**REQUIRED ACTION:**
Your output must be the line containing "삼성전자, 다양한 기능의 카메라 3종 출시" followed by every later line in the entries below, all copied exactly.

>>>

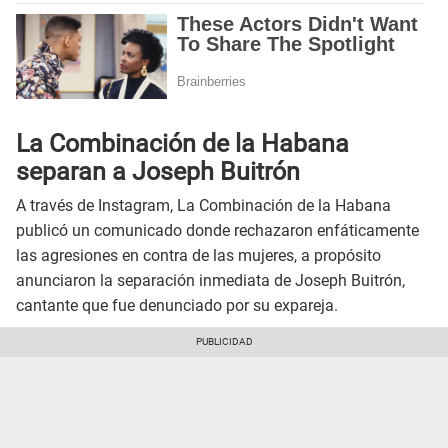
La Combinación de la Habana
separan a Joseph Buitrón
A través de Instagram, La Combinación de la Habana
publicó un comunicado donde rechazaron enfáticamente
las agresiones en contra de las mujeres, a propósito
anunciaron la separación inmediata de Joseph Buitrón,
cantante que fue denunciado por su expareja.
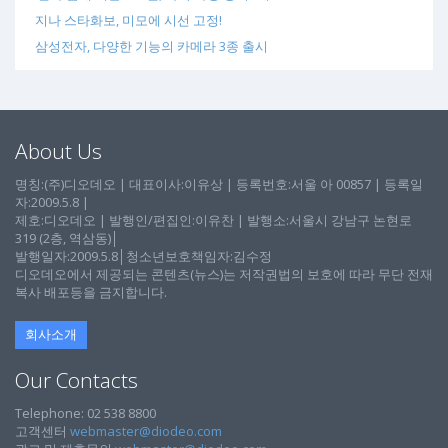
지나 스타화보, 미모에 시선 고정!
삼성전자, 다양한 기능의 카메라 3종 출시
About Us
명칭:(주)디오데오 | 대표이사:이유상 | 등록번호:서울 아 00857 | 등록일
자:2009.5.8 |
제호:디오데오 | 발행인/편집인:이유찬 | 발행소:서울시 강남구 논현로
319 (2층, 역삼동)│
발행일자:2009.5.8│청소년보호책임자:김수정
디오데오에서 제공되는 콘텐츠(뉴스)는 저작권법의 보호에 따라 무단 전재
복사 배포등을 금지합니다.
회사소개
Our Contacts
Telephone: 02 538 8800
고객센터
webmaster@diodeo.com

<<<

**ANSWER TO THE PROBLEM:**
삼성전자, 다양한 기능의 카메라 3종 출시
About Us
명칭:(주)디오데오 | 대표이사:이유상 | 등록번호:서울 아 00857 | 등록일
자:2009.5.8 |
제호:디오데오 | 발행인/편집인:이유찬 | 발행소:서울시 강남구 논현로
319 (2층, 역삼동)│
발행일자:2009.5.8│청소년보호책임자:김수정
디오데오에서 제공되는 콘텐츠(뉴스)는 저작권법의 보호에 따라 무단 전재
복사 배포등을 금지합니다.
회사소개
Our Contacts
Telephone: 02 538 8800
고객센터
webmaster@diodeo.com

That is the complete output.